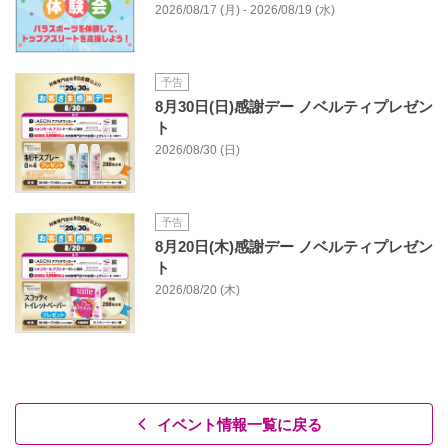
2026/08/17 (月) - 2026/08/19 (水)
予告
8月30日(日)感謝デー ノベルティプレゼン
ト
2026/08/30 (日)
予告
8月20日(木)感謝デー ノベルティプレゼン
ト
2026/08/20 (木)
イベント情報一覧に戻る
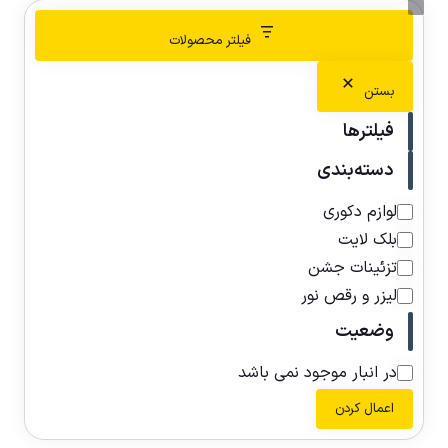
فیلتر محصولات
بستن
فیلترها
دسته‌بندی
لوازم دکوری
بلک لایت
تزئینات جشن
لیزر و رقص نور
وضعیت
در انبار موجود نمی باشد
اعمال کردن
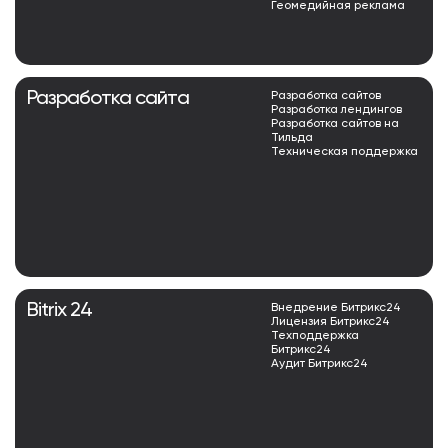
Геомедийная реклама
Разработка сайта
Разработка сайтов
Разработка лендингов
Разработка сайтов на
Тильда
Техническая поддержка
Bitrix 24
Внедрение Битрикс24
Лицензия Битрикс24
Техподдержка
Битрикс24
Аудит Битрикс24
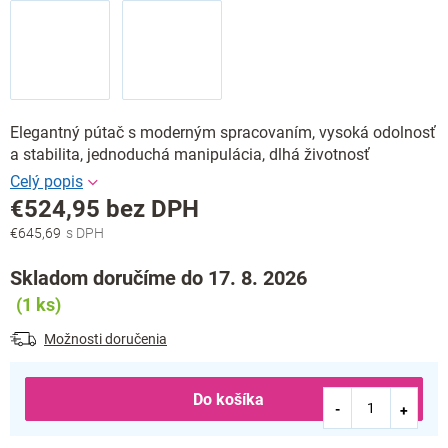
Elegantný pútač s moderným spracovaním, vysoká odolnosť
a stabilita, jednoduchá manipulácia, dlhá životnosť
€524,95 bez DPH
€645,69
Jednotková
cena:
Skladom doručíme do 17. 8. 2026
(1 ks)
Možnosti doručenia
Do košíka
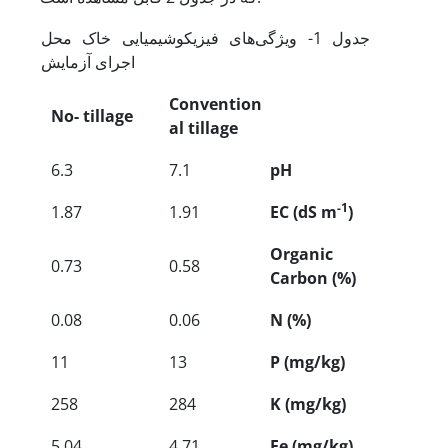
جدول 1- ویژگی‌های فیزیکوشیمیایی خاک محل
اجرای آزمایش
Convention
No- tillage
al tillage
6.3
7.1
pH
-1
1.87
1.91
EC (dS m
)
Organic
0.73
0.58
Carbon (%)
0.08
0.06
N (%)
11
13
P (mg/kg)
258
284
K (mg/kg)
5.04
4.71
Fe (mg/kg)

========

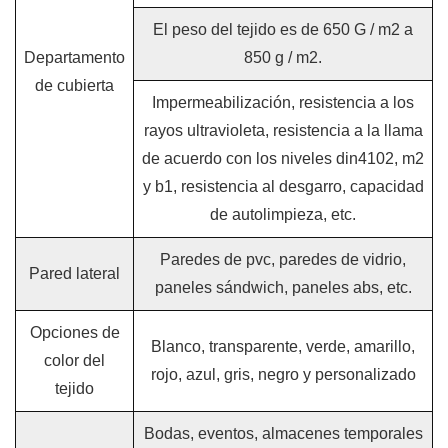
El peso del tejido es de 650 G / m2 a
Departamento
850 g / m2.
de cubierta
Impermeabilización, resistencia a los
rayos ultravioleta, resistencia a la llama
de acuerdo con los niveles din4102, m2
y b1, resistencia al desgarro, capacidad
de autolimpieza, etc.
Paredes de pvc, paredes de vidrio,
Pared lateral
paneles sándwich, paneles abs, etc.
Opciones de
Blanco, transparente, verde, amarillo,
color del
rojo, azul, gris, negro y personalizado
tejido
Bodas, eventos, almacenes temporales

========

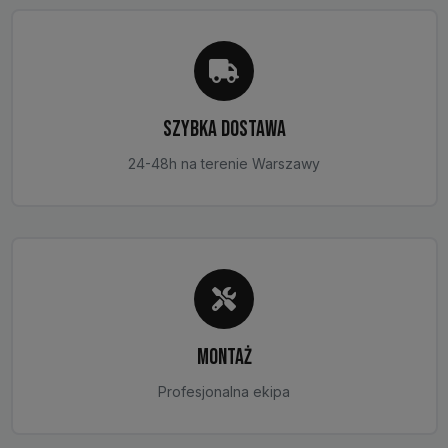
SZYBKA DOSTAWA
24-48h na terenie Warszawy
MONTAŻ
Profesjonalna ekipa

========

_Problem description_:
Please return each line of the data above in which the word "ノベルティプレゼン" occurs.

_Reply_:
8月30日(日)感謝デー ノベルティプレゼン
8月20日(木)感謝デー ノベルティプレゼン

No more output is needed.